RECORDS FOR THIS TASK:
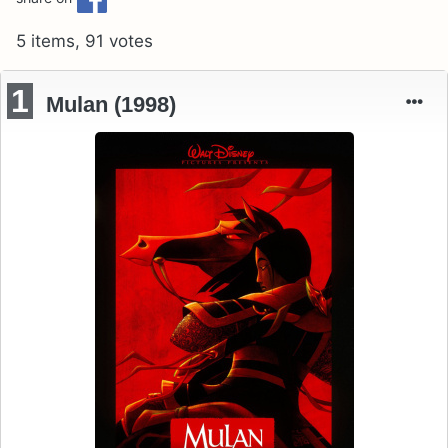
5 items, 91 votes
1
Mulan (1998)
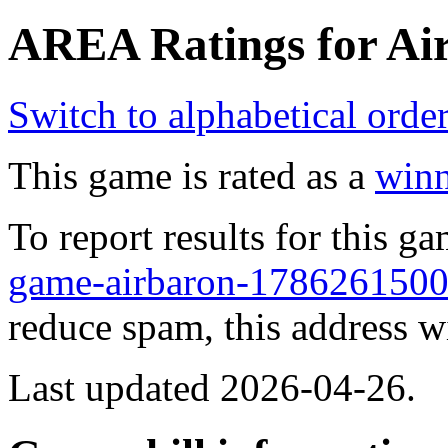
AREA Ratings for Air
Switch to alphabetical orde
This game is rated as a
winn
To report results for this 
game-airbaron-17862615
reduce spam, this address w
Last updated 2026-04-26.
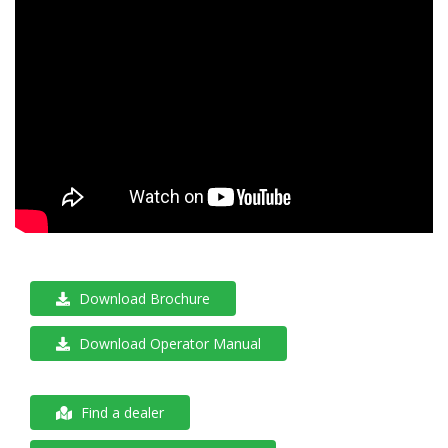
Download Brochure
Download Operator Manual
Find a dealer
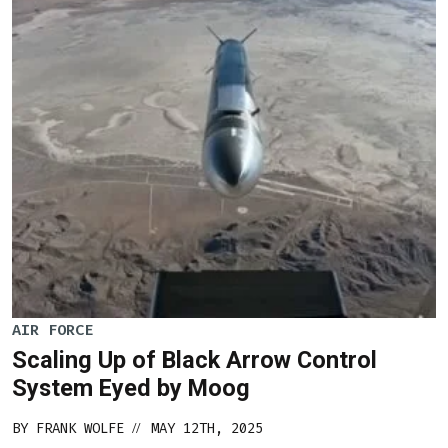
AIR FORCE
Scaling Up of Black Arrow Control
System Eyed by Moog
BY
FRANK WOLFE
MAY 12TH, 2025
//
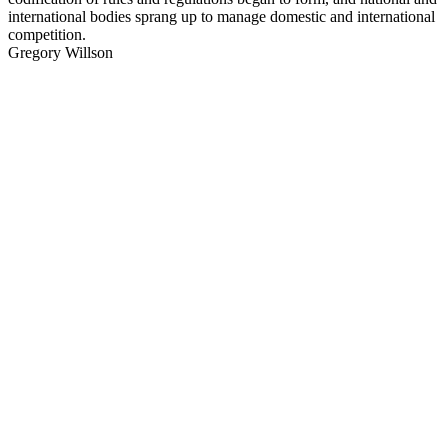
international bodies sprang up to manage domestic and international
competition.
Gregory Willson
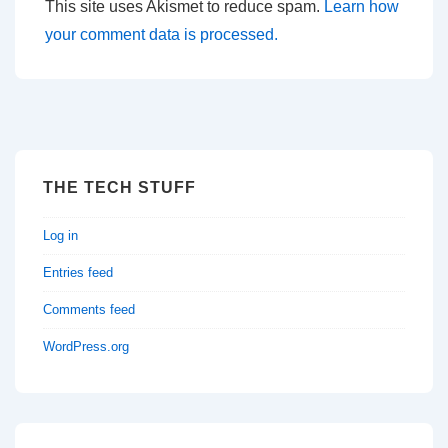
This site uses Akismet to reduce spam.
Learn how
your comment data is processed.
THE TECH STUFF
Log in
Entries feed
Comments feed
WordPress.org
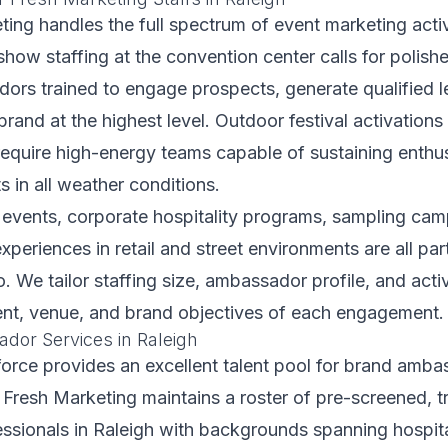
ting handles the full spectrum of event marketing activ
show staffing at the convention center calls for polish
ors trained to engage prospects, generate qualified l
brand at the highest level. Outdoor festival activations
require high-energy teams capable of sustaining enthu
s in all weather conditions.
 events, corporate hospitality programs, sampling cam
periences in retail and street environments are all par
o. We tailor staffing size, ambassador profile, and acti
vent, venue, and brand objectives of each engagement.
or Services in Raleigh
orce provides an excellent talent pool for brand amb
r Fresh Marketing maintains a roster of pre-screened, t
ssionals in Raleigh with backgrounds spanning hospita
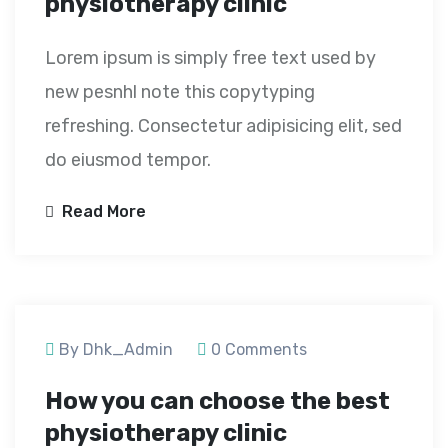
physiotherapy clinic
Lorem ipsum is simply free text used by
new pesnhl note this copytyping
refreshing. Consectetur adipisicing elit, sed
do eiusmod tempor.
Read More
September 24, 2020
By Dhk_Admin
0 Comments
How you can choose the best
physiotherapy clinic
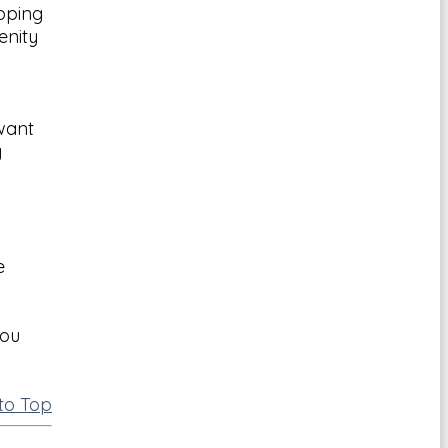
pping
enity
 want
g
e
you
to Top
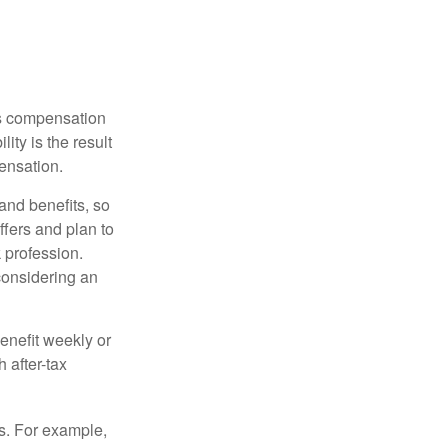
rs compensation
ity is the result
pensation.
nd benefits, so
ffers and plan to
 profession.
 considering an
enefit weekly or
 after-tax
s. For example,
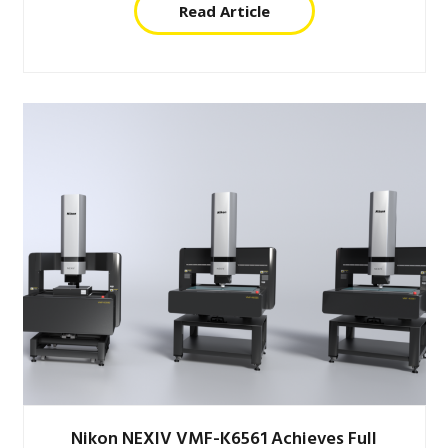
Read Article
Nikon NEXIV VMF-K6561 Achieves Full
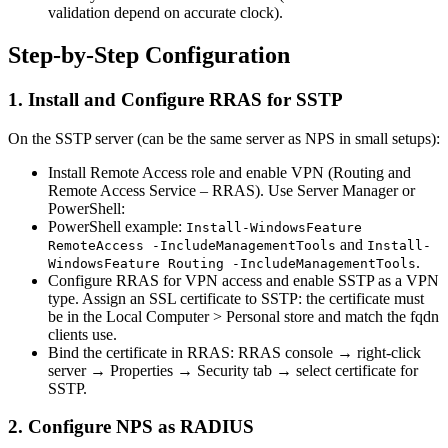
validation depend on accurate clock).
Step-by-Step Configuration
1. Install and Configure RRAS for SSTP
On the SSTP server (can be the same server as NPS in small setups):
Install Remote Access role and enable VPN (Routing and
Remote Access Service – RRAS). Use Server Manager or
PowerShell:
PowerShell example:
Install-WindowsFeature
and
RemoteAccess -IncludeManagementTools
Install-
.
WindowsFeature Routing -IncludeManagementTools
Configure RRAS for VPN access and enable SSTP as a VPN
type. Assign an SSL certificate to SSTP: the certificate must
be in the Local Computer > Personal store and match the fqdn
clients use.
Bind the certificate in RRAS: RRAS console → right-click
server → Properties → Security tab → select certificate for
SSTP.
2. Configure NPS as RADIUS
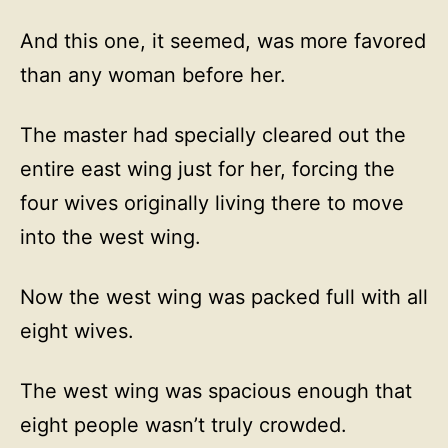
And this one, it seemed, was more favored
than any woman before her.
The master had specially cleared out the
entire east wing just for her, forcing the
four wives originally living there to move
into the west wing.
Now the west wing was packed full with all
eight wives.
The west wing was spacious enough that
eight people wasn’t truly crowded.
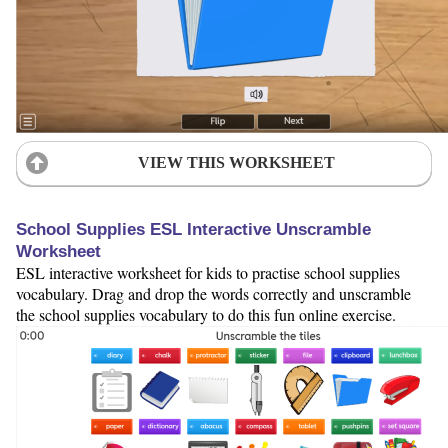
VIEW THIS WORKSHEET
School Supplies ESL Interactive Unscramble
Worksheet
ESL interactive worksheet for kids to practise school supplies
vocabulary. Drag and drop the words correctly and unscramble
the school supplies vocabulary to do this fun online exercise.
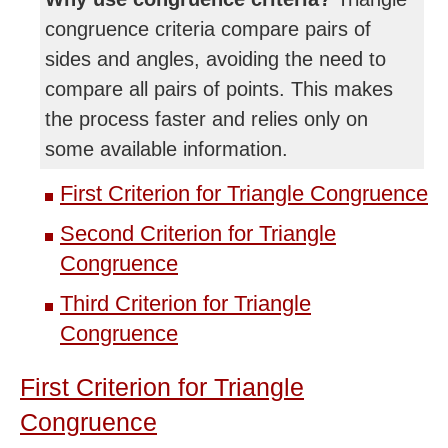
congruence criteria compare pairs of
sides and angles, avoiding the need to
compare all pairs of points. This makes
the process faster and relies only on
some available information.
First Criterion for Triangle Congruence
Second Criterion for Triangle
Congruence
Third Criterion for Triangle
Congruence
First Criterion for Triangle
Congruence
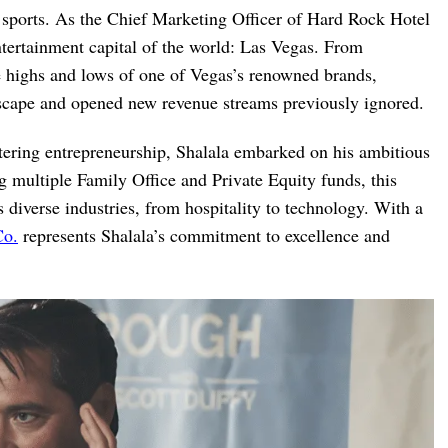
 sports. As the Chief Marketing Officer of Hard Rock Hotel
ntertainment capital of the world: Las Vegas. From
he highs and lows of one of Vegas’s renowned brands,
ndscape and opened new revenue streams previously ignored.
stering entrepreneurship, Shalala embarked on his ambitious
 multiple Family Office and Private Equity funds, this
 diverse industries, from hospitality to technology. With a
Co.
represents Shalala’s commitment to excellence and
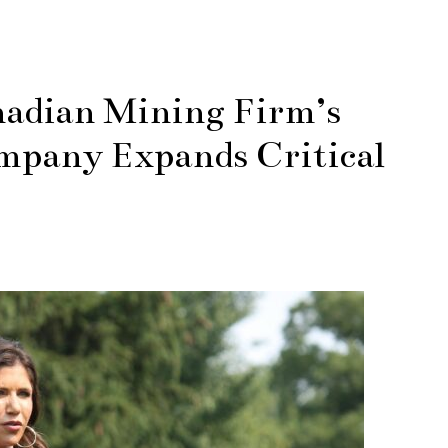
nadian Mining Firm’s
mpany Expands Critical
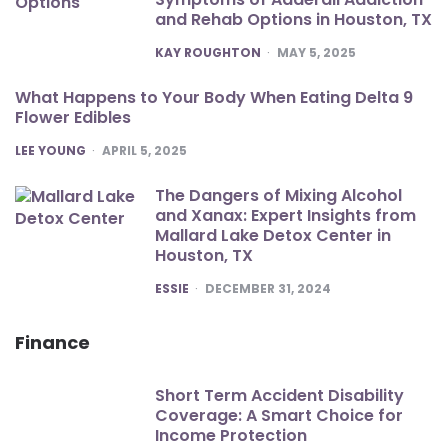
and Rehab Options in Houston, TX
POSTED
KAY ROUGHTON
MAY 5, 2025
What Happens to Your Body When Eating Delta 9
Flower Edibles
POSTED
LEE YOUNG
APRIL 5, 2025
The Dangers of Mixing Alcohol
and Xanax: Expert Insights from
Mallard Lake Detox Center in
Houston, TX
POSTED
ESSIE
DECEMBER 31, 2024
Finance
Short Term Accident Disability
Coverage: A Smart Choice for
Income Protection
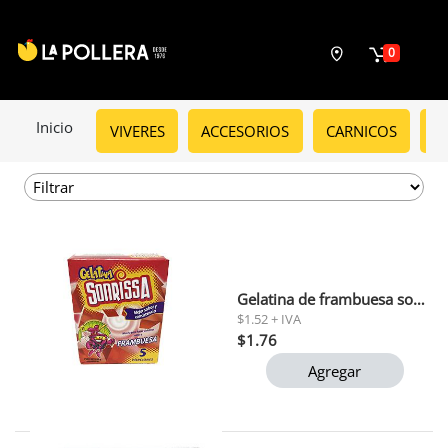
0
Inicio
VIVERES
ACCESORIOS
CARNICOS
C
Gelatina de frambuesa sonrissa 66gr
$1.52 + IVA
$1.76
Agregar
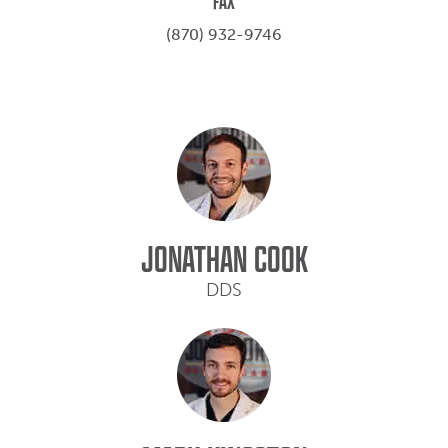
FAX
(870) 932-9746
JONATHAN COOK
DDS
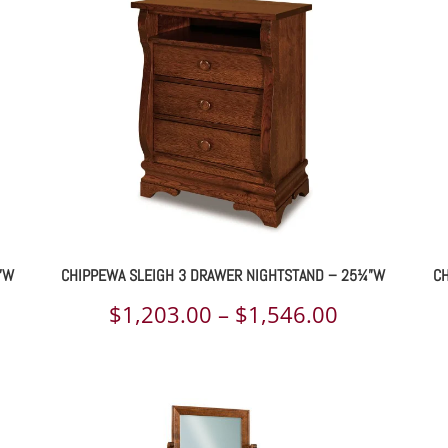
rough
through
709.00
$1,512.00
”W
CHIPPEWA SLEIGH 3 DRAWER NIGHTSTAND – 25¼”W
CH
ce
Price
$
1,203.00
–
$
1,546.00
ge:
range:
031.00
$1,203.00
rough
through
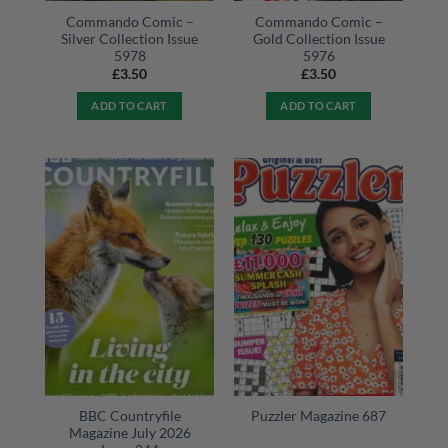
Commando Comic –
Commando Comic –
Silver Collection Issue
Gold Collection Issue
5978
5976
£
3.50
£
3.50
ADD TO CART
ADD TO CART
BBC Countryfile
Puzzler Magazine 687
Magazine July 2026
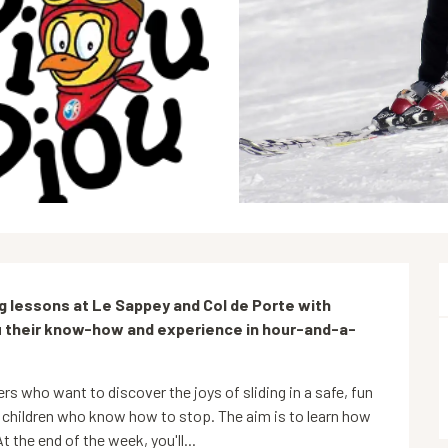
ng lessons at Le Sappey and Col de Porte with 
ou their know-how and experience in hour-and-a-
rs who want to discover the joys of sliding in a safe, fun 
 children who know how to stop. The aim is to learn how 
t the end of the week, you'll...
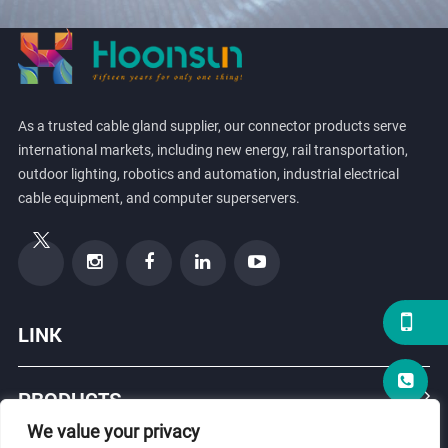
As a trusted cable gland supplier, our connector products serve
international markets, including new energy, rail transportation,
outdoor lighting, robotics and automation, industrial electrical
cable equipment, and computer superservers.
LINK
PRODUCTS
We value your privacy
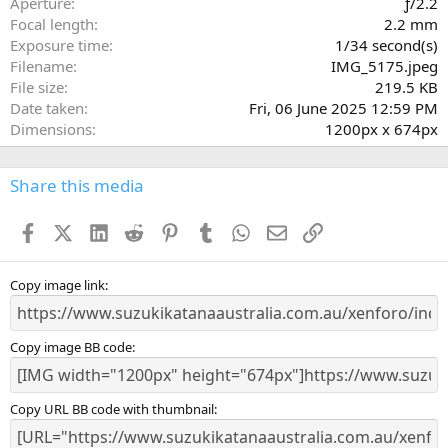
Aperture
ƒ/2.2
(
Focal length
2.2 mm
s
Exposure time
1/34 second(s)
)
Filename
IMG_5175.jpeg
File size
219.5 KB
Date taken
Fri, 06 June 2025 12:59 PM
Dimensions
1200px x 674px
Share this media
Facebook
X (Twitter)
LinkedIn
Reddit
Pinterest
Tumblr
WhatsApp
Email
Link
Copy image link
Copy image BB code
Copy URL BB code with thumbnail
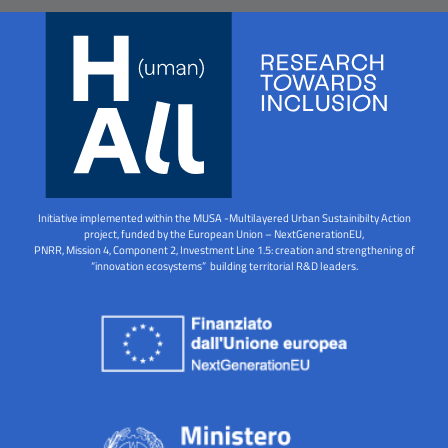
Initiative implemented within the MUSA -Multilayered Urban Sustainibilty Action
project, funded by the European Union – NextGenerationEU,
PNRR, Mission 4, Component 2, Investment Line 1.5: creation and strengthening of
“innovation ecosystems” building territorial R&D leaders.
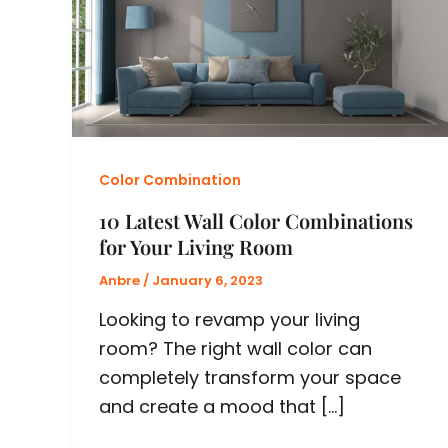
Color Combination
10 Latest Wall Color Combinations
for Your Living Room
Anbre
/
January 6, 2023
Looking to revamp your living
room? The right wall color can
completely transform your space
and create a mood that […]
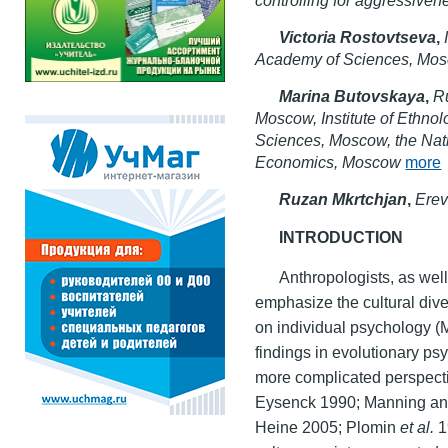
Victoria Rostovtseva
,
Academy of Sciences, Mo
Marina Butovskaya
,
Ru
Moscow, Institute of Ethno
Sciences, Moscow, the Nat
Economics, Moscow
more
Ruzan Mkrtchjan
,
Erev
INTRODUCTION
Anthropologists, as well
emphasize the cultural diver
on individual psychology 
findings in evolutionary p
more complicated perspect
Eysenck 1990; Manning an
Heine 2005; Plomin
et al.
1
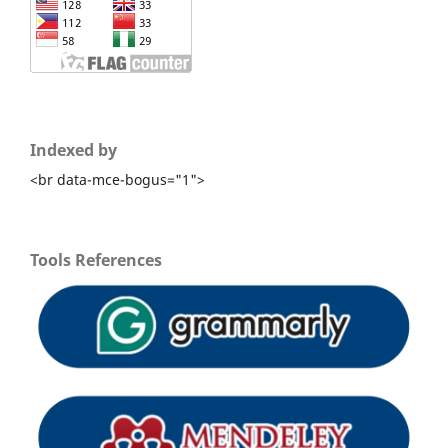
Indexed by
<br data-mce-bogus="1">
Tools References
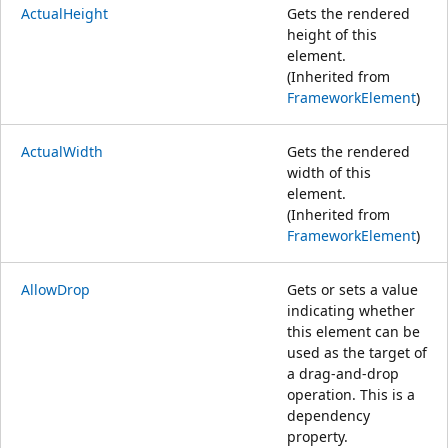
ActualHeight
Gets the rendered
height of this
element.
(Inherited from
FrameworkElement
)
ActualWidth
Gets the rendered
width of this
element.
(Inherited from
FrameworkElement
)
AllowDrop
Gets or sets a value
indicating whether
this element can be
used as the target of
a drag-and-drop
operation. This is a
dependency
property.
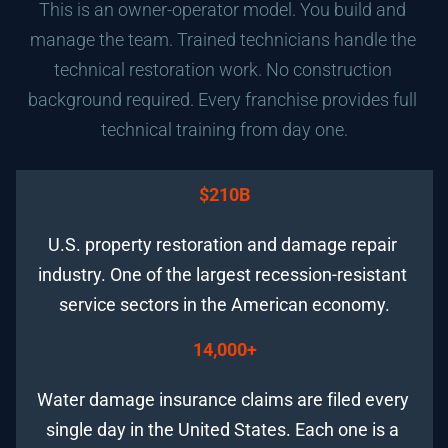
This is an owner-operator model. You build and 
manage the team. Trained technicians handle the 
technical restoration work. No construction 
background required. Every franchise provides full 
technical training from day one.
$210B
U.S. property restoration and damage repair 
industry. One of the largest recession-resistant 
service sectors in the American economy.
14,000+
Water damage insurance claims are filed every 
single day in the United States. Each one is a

PROBLEM: Ending at the line with "orce provides an", reproduce exactly the lines that begin at the top of the data, and include no pictures.

ANSWER AREA:
5 items, 91 votes
1
Mulan (1998)
AREA Ratings for Air
Switch to alphabetical orde
This game is rated as a
winn
To report results for this 
game-airbaron-17862615
reduce spam, this address w
Last updated 2026-04-26.
Download Brochure
Download Operator Manual
Find a dealer
AIR FORCE
Scaling Up of Black Arrow Control
System Eyed by Moog
BY
FRANK WOLFE
MAY 12TH, 2025
//
international bodies sprang up to manage domestic and international
competition.
Gregory Willson
This site uses Akismet to reduce spam.
Learn how
your comment data is processed.
THE TECH STUFF
Log in
Entries feed
Comments feed
WordPress.org
ting handles the full spectrum of event marketing activ
show staffing at the convention center calls for polish
ors trained to engage prospects, generate qualified l
brand at the highest level. Outdoor festival activations
require high-energy teams capable of sustaining enthu
s in all weather conditions.
 events, corporate hospitality programs, sampling cam
periences in retail and street environments are all par
o. We tailor staffing size, ambassador profile, and acti
vent, venue, and brand objectives of each engagement.
or Services in Raleigh
orce provides an excellent talent pool for brand amb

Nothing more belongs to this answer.